Input data ->
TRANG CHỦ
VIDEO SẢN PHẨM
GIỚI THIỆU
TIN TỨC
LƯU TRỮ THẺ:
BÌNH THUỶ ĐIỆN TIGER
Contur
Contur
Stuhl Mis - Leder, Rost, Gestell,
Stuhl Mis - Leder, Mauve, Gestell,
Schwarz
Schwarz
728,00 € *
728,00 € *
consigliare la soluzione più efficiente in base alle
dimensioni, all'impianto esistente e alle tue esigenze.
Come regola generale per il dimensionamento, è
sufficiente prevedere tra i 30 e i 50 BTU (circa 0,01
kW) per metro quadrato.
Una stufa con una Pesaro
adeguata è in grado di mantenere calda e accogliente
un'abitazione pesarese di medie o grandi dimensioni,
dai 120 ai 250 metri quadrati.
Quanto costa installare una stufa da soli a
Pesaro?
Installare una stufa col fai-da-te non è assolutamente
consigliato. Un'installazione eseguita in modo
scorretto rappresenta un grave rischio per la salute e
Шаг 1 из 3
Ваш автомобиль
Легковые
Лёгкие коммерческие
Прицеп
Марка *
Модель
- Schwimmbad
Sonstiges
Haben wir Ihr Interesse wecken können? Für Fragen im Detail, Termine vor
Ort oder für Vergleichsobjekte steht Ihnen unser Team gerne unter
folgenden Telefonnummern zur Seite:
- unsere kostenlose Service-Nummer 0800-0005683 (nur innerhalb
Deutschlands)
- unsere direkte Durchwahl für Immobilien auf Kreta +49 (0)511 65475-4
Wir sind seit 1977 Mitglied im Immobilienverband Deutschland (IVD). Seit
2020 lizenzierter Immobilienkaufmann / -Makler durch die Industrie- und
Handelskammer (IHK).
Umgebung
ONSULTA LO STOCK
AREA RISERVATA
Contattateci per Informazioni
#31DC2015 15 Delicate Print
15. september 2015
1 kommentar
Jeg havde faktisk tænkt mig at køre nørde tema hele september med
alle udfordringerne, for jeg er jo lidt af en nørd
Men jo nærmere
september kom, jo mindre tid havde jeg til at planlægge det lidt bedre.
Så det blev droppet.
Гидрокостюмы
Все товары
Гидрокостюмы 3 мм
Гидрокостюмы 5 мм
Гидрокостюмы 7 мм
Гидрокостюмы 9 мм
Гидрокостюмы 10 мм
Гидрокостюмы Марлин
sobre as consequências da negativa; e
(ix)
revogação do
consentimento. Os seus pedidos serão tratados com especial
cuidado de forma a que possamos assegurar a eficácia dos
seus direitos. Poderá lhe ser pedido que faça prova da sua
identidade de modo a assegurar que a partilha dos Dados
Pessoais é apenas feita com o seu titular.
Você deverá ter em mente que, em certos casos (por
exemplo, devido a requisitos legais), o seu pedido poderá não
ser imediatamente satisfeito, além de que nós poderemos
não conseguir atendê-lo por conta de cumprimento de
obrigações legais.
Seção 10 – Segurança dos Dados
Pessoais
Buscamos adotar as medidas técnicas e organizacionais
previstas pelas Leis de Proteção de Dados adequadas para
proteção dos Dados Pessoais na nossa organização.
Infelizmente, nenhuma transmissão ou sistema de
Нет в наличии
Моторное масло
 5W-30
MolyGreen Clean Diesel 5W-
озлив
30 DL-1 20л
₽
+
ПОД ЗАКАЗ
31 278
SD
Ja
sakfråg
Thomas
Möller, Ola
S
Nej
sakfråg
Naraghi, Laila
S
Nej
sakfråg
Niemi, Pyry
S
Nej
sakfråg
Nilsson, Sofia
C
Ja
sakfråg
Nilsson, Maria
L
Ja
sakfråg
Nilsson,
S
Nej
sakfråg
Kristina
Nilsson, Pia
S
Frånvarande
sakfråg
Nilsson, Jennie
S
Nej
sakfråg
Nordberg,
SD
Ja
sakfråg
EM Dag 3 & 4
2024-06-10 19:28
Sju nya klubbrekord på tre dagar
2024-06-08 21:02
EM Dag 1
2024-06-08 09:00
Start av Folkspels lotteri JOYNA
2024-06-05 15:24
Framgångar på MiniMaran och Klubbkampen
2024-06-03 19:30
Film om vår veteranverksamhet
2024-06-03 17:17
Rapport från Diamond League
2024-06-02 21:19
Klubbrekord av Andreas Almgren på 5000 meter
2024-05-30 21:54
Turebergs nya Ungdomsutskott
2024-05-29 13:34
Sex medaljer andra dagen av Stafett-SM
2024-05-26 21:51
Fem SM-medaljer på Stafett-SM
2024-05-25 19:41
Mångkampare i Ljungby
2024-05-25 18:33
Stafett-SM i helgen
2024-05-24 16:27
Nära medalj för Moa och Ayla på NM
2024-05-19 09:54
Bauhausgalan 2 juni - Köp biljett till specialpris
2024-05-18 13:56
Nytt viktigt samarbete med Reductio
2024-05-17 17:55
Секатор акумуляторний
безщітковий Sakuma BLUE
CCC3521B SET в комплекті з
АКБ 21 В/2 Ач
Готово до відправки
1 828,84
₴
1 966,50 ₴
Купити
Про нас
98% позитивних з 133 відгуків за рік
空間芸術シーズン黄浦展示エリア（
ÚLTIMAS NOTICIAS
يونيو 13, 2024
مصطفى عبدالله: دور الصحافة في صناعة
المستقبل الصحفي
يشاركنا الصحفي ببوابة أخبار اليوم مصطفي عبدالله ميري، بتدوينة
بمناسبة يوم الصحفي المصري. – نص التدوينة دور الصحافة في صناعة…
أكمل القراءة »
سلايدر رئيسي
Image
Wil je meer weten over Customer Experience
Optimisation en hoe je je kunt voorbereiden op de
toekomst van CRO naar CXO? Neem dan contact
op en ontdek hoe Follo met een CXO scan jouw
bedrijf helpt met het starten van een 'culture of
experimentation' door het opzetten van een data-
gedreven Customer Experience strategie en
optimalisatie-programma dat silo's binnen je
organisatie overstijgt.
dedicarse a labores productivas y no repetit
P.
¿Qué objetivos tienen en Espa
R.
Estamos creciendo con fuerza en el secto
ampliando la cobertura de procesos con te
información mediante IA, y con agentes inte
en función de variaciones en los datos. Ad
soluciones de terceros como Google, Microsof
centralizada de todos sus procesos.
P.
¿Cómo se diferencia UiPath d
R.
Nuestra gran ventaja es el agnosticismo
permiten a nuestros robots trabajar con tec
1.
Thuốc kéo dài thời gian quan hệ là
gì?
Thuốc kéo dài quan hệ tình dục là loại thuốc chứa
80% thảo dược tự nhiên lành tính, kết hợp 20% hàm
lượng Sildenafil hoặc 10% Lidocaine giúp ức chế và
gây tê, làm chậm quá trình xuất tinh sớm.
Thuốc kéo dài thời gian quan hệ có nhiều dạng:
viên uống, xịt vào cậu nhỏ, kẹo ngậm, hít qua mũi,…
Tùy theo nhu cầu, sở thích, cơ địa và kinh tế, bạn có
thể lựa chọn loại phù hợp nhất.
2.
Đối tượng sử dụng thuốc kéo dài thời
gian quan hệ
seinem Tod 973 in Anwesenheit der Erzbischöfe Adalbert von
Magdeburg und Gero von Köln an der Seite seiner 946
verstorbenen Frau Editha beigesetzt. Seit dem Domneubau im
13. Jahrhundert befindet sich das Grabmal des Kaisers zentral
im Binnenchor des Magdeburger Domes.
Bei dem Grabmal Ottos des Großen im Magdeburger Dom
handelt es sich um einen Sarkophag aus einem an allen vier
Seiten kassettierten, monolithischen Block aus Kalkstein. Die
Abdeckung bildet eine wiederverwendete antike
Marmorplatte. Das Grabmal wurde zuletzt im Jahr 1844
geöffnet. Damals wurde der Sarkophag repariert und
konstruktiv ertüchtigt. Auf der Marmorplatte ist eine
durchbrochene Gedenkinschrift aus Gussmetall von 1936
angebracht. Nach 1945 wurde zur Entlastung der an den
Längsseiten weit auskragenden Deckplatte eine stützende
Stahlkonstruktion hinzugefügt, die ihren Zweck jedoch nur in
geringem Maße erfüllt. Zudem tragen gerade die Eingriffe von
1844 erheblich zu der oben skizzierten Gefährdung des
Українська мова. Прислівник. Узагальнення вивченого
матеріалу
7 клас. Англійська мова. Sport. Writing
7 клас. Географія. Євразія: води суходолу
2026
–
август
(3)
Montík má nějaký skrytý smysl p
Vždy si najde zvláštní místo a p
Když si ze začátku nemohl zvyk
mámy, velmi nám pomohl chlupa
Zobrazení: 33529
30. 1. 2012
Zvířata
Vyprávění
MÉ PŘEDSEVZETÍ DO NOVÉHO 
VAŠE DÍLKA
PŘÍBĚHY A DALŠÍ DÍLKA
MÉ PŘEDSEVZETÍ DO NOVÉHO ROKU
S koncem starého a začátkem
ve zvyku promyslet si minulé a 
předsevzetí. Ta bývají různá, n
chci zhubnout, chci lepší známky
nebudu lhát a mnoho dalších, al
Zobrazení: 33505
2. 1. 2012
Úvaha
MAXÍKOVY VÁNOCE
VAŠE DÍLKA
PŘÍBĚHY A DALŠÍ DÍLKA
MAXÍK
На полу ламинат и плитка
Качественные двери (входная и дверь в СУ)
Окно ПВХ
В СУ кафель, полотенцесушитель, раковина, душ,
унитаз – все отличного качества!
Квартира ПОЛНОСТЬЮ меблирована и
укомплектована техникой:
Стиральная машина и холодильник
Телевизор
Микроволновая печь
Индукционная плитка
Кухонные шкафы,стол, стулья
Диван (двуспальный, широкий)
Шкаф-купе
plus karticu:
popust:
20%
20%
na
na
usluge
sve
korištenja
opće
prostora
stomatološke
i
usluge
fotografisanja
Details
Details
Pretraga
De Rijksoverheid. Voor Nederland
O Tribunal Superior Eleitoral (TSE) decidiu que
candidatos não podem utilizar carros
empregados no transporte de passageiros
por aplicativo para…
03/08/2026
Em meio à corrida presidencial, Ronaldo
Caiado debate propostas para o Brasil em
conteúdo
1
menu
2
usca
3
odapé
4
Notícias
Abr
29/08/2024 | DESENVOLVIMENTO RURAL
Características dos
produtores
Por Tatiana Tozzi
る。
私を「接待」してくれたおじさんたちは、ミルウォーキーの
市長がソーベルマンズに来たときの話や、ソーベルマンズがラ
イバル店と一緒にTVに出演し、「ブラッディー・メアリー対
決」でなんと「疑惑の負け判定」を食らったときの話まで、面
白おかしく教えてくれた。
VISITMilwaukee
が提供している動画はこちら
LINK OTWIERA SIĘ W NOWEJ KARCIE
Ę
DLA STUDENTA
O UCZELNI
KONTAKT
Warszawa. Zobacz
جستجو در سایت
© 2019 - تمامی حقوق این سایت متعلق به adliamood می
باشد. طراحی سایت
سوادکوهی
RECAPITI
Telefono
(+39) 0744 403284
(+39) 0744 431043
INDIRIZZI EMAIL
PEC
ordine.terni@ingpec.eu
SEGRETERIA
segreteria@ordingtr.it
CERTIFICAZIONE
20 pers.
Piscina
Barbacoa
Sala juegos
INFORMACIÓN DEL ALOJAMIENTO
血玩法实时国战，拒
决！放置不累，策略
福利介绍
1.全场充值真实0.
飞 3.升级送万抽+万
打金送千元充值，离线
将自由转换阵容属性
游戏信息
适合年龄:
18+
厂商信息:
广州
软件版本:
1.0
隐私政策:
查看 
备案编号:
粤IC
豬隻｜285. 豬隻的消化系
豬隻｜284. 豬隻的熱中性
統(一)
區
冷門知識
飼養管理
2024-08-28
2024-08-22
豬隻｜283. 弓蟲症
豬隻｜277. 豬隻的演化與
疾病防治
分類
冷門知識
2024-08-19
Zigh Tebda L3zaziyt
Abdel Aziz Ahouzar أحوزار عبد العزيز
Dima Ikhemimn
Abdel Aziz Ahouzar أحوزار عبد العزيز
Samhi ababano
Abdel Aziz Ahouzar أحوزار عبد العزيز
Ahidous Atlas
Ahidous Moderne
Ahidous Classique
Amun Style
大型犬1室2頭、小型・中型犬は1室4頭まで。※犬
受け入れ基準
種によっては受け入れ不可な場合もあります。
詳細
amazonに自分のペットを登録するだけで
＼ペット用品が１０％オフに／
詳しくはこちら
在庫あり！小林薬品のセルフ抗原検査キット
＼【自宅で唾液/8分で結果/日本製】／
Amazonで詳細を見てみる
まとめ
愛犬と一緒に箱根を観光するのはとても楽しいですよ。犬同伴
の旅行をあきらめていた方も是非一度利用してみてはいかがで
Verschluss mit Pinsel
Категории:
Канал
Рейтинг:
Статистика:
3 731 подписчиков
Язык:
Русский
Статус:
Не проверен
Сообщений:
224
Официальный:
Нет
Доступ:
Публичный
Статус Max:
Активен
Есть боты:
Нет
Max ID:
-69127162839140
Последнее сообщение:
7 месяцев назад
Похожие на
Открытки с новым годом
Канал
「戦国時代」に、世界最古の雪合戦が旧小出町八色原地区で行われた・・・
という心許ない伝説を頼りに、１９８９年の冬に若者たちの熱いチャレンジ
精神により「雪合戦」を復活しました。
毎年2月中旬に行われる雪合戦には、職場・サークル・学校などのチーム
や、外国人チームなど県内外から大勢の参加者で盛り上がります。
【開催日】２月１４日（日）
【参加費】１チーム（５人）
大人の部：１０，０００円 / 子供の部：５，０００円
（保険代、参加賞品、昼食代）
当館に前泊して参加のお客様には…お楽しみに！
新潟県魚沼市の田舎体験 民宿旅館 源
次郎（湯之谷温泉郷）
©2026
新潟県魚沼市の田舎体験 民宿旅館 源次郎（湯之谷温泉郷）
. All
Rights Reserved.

Task item ->
Repeat every line exactly, starting with the first line of the entries, and stop once the line containing "consigliato. Un'installazione eseguita" has been given.

Solution for this exercise ->
TRANG CHỦ
VIDEO SẢN PHẨM
GIỚI THIỆU
TIN TỨC
LƯU TRỮ THẺ:
BÌNH THUỶ ĐIỆN TIGER
Contur
Contur
Stuhl Mis - Leder, Rost, Gestell,
Stuhl Mis - Leder, Mauve, Gestell,
Schwarz
Schwarz
728,00 € *
728,00 € *
consigliare la soluzione più efficiente in base alle
dimensioni, all'impianto esistente e alle tue esigenze.
Come regola generale per il dimensionamento, è
sufficiente prevedere tra i 30 e i 50 BTU (circa 0,01
kW) per metro quadrato.
Una stufa con una Pesaro
adeguata è in grado di mantenere calda e accogliente
un'abitazione pesarese di medie o grandi dimensioni,
dai 120 ai 250 metri quadrati.
Quanto costa installare una stufa da soli a
Pesaro?
Installare una stufa col fai-da-te non è assolutamente
consigliato. Un'installazione eseguita in modo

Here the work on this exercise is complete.